I was surprised to see a clip on the BBC news the other evening purporting to show Iranian armed men hunting for an American serviceman whose plane had apparently been shot down in their country. I found it unsettling that the BBC chose to air this footage. I wondered if they would have done the same if the technology in World War Two had allowed them to get hold of some footage of Wehrmacht or SS officers setting out to hunt down Allied airmen shot down in enemy territory.

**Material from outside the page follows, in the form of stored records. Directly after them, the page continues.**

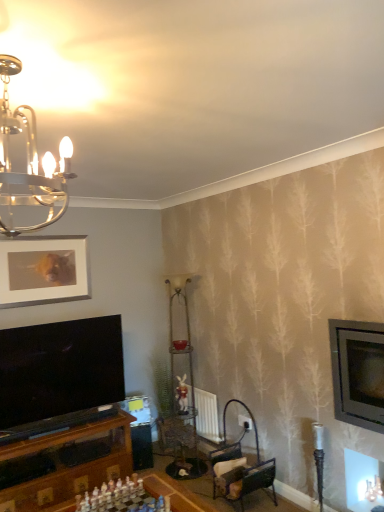 Describe the element at coordinates (43, 270) in the screenshot. I see `matte white picture frame at upper left` at that location.

This screenshot has width=384, height=512. Describe the element at coordinates (358, 372) in the screenshot. I see `metallic silver television at right` at that location.

Identify the location of metallic chandelier at upper left. (27, 163).

Locate an element on the screen. The height and width of the screenshot is (512, 384). white textured radiator at center is located at coordinates (207, 415).

Image resolution: width=384 pixels, height=512 pixels. What do you see at coordinates (240, 474) in the screenshot?
I see `metallic dark brown chair at lower center` at bounding box center [240, 474].

Locate an element on the screen. matte white picture frame at upper left is located at coordinates (43, 270).

From the image's perspective, relative to matte plastic rabbit at center, is metallic silver television at right above or below?

metallic silver television at right is situated higher than matte plastic rabbit at center in the image.

In terms of size, does metallic silver television at right appear bigger or smaller than matte plastic rabbit at center?

metallic silver television at right is bigger than matte plastic rabbit at center.

Considering the positions of objects metallic silver television at right and matte plastic rabbit at center in the image provided, who is behind, metallic silver television at right or matte plastic rabbit at center?

matte plastic rabbit at center is more distant.

You are a GUI agent. You are given a task and a screenshot of the screen. Output one action in this format:
    pyautogui.click(x=<x>, y=<y>)
    Task: Click on the lamp in front of the white plastic chess set at center
    This screenshot has height=512, width=384.
    Given the screenshot: What is the action you would take?
    coord(27,163)

Which object is closer to the camera, metallic chandelier at upper left or white plastic chess set at center?

metallic chandelier at upper left is in front.

Does metallic chandelier at upper left appear on the left side of white plastic chess set at center?

Yes, metallic chandelier at upper left is to the left of white plastic chess set at center.

Is metallic chandelier at upper left wider or thinner than white plastic chess set at center?

metallic chandelier at upper left is thinner than white plastic chess set at center.

Considering the relative sizes of matte plastic rabbit at center and metallic dark brown chair at lower center in the image provided, is matte plastic rabbit at center shorter than metallic dark brown chair at lower center?

Incorrect, the height of matte plastic rabbit at center does not fall short of that of metallic dark brown chair at lower center.

Consider the image. Does matte plastic rabbit at center come in front of metallic dark brown chair at lower center?

No.

Considering the relative sizes of matte plastic rabbit at center and metallic dark brown chair at lower center in the image provided, is matte plastic rabbit at center bigger than metallic dark brown chair at lower center?

No.

Is matte plastic rabbit at center next to metallic dark brown chair at lower center?

No.

How many degrees apart are the facing directions of matte white picture frame at upper left and metallic silver television at right?

The angular difference between matte white picture frame at upper left and metallic silver television at right is 91.3 degrees.

From the image's perspective, which is below, matte white picture frame at upper left or metallic silver television at right?

metallic silver television at right appears lower in the image.

From a real-world perspective, does matte white picture frame at upper left sit lower than metallic silver television at right?

No, from a real-world perspective, matte white picture frame at upper left is not under metallic silver television at right.

Could you tell me if metallic silver television at right is facing metallic chandelier at upper left?

Yes, metallic silver television at right is facing metallic chandelier at upper left.

Is the surface of metallic silver television at right in direct contact with metallic chandelier at upper left?

No, metallic silver television at right is not next to metallic chandelier at upper left.

Does metallic silver television at right have a greater height compared to metallic chandelier at upper left?

Indeed, metallic silver television at right has a greater height compared to metallic chandelier at upper left.

From a real-world perspective, relative to metallic chandelier at upper left, is metallic silver television at right vertically above or below?

In terms of real-world spatial position, metallic silver television at right is below metallic chandelier at upper left.

Considering the relative positions of metallic silver television at right and metallic dark brown chair at lower center in the image provided, is metallic silver television at right to the right of metallic dark brown chair at lower center from the viewer's perspective?

Indeed, metallic silver television at right is positioned on the right side of metallic dark brown chair at lower center.

In terms of width, does metallic silver television at right look wider or thinner when compared to metallic dark brown chair at lower center?

metallic silver television at right is wider than metallic dark brown chair at lower center.

From a real-world perspective, between metallic silver television at right and metallic dark brown chair at lower center, who is vertically lower?

In real-world perspective, metallic dark brown chair at lower center is lower.

Consider the image. Are metallic silver television at right and metallic dark brown chair at lower center making contact?

They are not placed beside each other.

Is point (198, 411) positioned before point (371, 336)?

No, (198, 411) is further to viewer.

Is white textured radiator at center at the left side of metallic silver television at right?

Yes.

Does white textured radiator at center have a greater height compared to metallic silver television at right?

In fact, white textured radiator at center may be shorter than metallic silver television at right.

The width and height of the screenshot is (384, 512). I want to click on television that is above the matte plastic rabbit at center (from the image's perspective), so click(358, 372).

Where is `lamp that appears on the left of white plastic chess set at center`? lamp that appears on the left of white plastic chess set at center is located at coordinates (27, 163).

Based on their spatial positions, is metallic chandelier at upper left or metallic silver television at right closer to matte white picture frame at upper left?

Among the two, metallic chandelier at upper left is located nearer to matte white picture frame at upper left.

Estimate the real-world distances between objects in this image. Which object is further from matte white picture frame at upper left, metallic dark brown chair at lower center or white plastic chess set at center?

The object further to matte white picture frame at upper left is metallic dark brown chair at lower center.

From the image, which object appears to be nearer to matte white picture frame at upper left, matte plastic rabbit at center or white textured radiator at center?

matte plastic rabbit at center is positioned closer to the anchor matte white picture frame at upper left.

From the image, which object appears to be farther from white plastic chess set at center, matte plastic rabbit at center or metallic chandelier at upper left?

metallic chandelier at upper left is positioned further to the anchor white plastic chess set at center.

When comparing their distances from matte white picture frame at upper left, does matte plastic rabbit at center or metallic chandelier at upper left seem closer?

Based on the image, matte plastic rabbit at center appears to be nearer to matte white picture frame at upper left.

Based on their spatial positions, is white textured radiator at center or matte plastic rabbit at center further from white plastic chess set at center?

white textured radiator at center is further to white plastic chess set at center.

Looking at the image, which one is located further to matte plastic rabbit at center, metallic silver television at right or metallic dark brown chair at lower center?

metallic silver television at right is further to matte plastic rabbit at center.

Estimate the real-world distances between objects in this image. Which object is further from white plastic chess set at center, matte white picture frame at upper left or metallic silver television at right?

Among the two, matte white picture frame at upper left is located further to white plastic chess set at center.

Where is `board game between metallic chandelier at upper left and metallic silver television at right from left to right`? board game between metallic chandelier at upper left and metallic silver television at right from left to right is located at coordinates (122, 498).

Locate an element on the screen. radiator situated between matte white picture frame at upper left and metallic silver television at right from left to right is located at coordinates point(207,415).

This screenshot has width=384, height=512. I want to click on toy between matte white picture frame at upper left and metallic dark brown chair at lower center, so click(x=182, y=395).

Image resolution: width=384 pixels, height=512 pixels. Identify the location of television between metallic chandelier at upper left and white textured radiator at center from front to back. (358, 372). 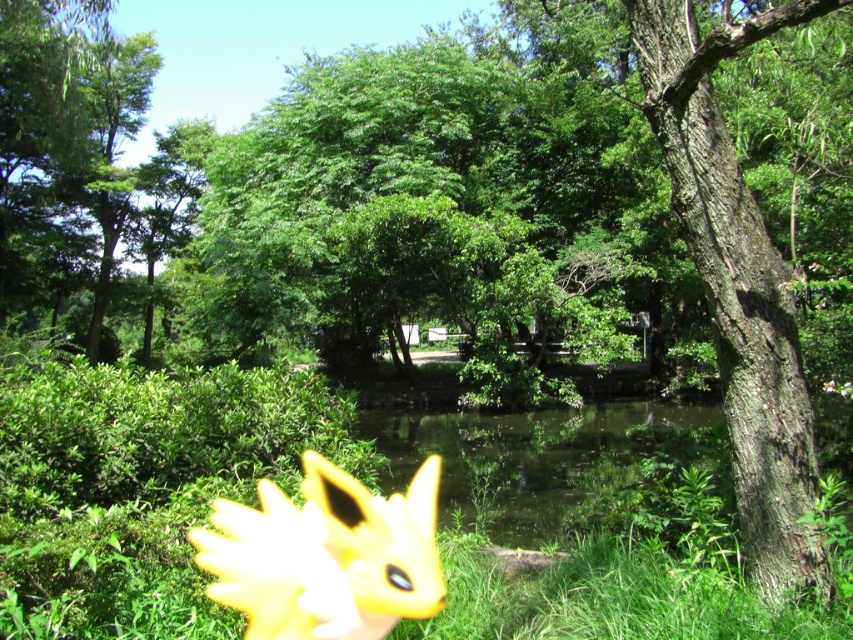 Based on the photo, who is positioned more to the right, yellow plush toy at lower left or clear water at center?

From the viewer's perspective, clear water at center appears more on the right side.

Locate an element on the screen. The width and height of the screenshot is (853, 640). yellow plush toy at lower left is located at coordinates (328, 556).

Find the location of `yellow plush toy at lower left`. yellow plush toy at lower left is located at coordinates (328, 556).

Is smooth brown bark at right positioned at the back of yellow plush toy at lower left?

That is False.

Can you confirm if smooth brown bark at right is taller than yellow plush toy at lower left?

Indeed, smooth brown bark at right has a greater height compared to yellow plush toy at lower left.

What do you see at coordinates (738, 284) in the screenshot? I see `smooth brown bark at right` at bounding box center [738, 284].

You are a GUI agent. You are given a task and a screenshot of the screen. Output one action in this format:
    pyautogui.click(x=<x>, y=<y>)
    Task: Click on the smooth brown bark at right
    The height and width of the screenshot is (640, 853).
    Given the screenshot: What is the action you would take?
    pyautogui.click(x=738, y=284)

Can you confirm if smooth brown bark at right is positioned to the left of clear water at center?

No, smooth brown bark at right is not to the left of clear water at center.

Is point (746, 291) behind point (680, 413)?

That is False.

Find the location of a particular element. The image size is (853, 640). smooth brown bark at right is located at coordinates (738, 284).

Find the location of a particular element. smooth brown bark at right is located at coordinates (x=738, y=284). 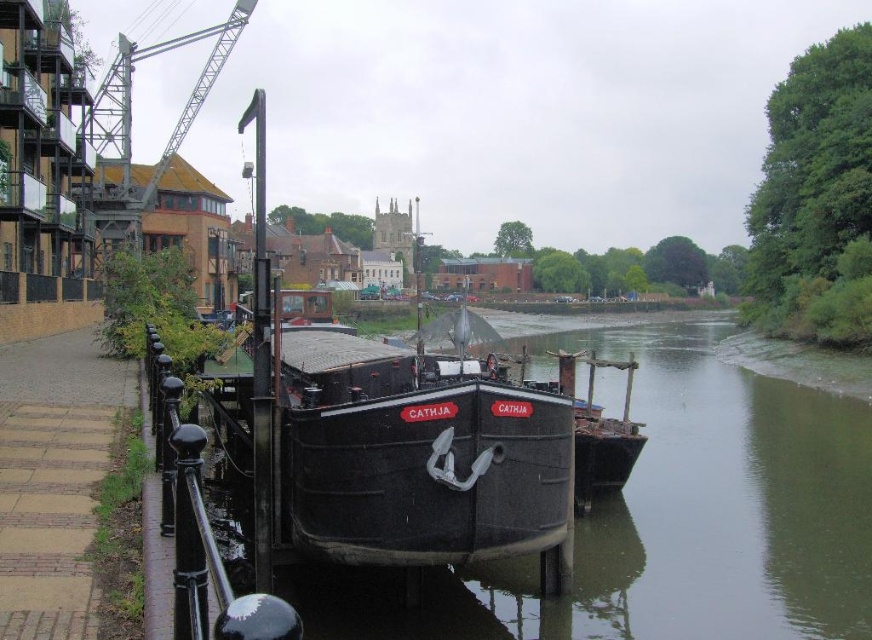 Question: Which point is closer to the camera?

Choices:
 (A) (283, 605)
 (B) (121, 221)

Answer: (A)

Question: Considering the real-world distances, which object is farthest from the metallic gray crane at upper left?

Choices:
 (A) black metal/rail at left
 (B) black matte boat at center

Answer: (A)

Question: Based on their relative distances, which object is farther from the metallic gray crane at upper left?

Choices:
 (A) black metal/rail at left
 (B) black matte boat at center

Answer: (A)

Question: Is black matte boat at center positioned in front of metallic gray crane at upper left?

Choices:
 (A) yes
 (B) no

Answer: (A)

Question: Is black metal/rail at left bigger than metallic gray crane at upper left?

Choices:
 (A) no
 (B) yes

Answer: (A)

Question: Does black metal/rail at left have a lesser width compared to metallic gray crane at upper left?

Choices:
 (A) yes
 (B) no

Answer: (A) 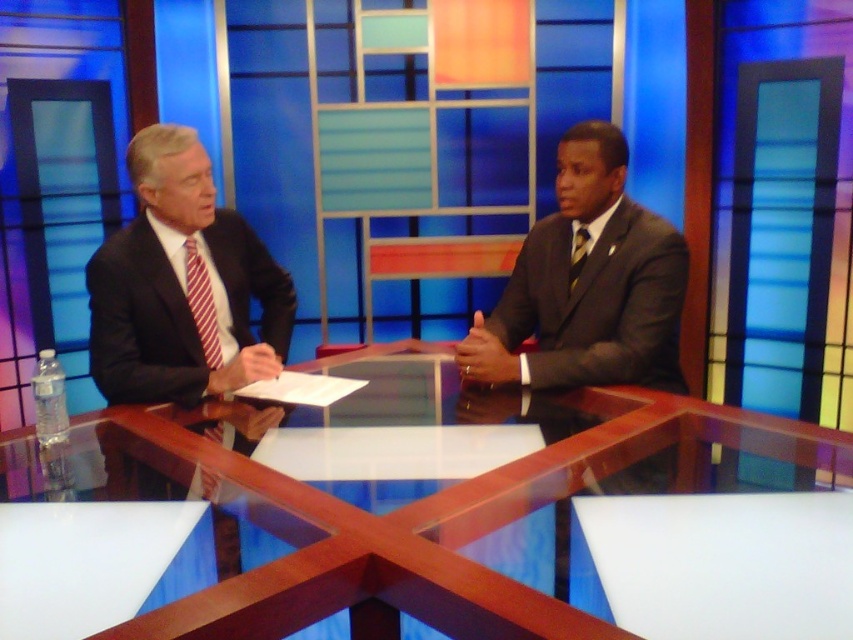 Who is more distant from viewer, (679, 440) or (206, 296)?

Point (206, 296)

Can you confirm if wooden glossy table at center is positioned above red striped tie at left?

Actually, wooden glossy table at center is below red striped tie at left.

Image resolution: width=853 pixels, height=640 pixels. What are the coordinates of `wooden glossy table at center` in the screenshot? It's located at (424, 520).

In Children of Men, PD James points out that “you don't need to manipulate unwelcome news; just don't show it.” Most evenings, the BBC follows this advice very closely. Huge events it doesn’t care for are ignored or get the briefest of coverage, while tabloid nonsense pads out the half hour. To me that makes the decsion to show viewers footage that I suspect comes direct from the Iranian regime’s propaganda machine particularly mystifying.
What do others think?

Since the beginning of military aviation, air crews have been shot down over hostile territory, and then generally captured. Their treatment has varied according to the values of the captors, and in some cases according to the the captors' estimates of the other side's power to retaliate. The police and the Home Guard certainly rounded up quite a few downed Luftwaffe personnel. I doubt anyone bothered to shoot film of the searches or captures, in the British Isles or on the Continent, since film was expensive and the business too routine.
ReplyDeleteI think you may be wisely skirting the ethical question i am bothered by.
DeleteI should say that as propaganda it is self-annulling. The men shown are armed and dressed for hunting small animals, not for standing any chance against the force the US was prepared to bring to rescue its pilot. I have no particular view on the airing of anyone's propaganda, provided always that one grasps its context.